Savings can also be expected from simplifications in manual claims. The basic assumption is that the savings are ten percent of savings per claim that are projected for conversion from manual to electronic billing. However, it is also assumed that the standards will only gradually allow health care providers and health plans to abandon old manual forms and identifiers by 10% annually; this staged transition is inevitable because many of the relationships that have been established with other entities will require a period of overlap during transitioning with entities with which they do business.

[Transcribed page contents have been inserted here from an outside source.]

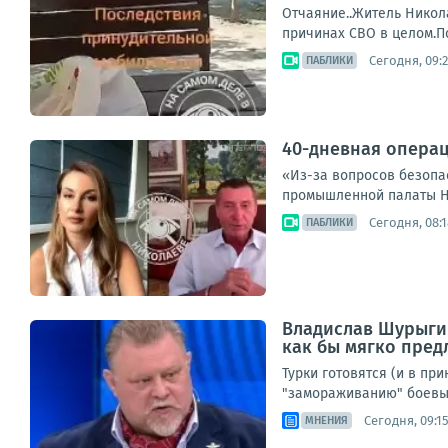
Отчаяние..Житель Никола
причинах СВО в целом.П
Сегодня, 09:
ПАБЛИКИ
40-дневная опера
«Из-за вопросов безопа
промышленной палаты Не
Сегодня, 08:1
ПАБЛИКИ
Владислав Шурыгин
как бы мягко пред
Турки готовятся (и в пр
"замораживанию" боевых
Сегодня, 09:1
МНЕНИЯ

Note: Figures do not total due to rounding.
Note: The estimates in Table 4 show cost savings in 2000 dollars (estimates in the proposed rule were in 1998 dollars). The Office of Management and Budget now requires all agencies to provide estimates using a net present value calculation. Furthermore, OMB recommends the use of a 7 percent discount rate based on the current cost of capital. The discounted totals in the table are based on this rate beginning in 2003.
The ratios in Table 5 were derived from the WEDI Report, which estimated the volume and savings of the listed non-billing transactions. By comparing the relationship between billing volume and savings to non-billing volume and savings, it is possible to estimate total savings due to other transactions. These ratios were used because the billing data has been updated by the Faulkner and Gray Health Data Directory, but WEDI has not updated the estimates for non- billing transactions. Therefore, this model implicitly assumes that the ratio of billing transactions to non-billing transactions has remained constant since 1993.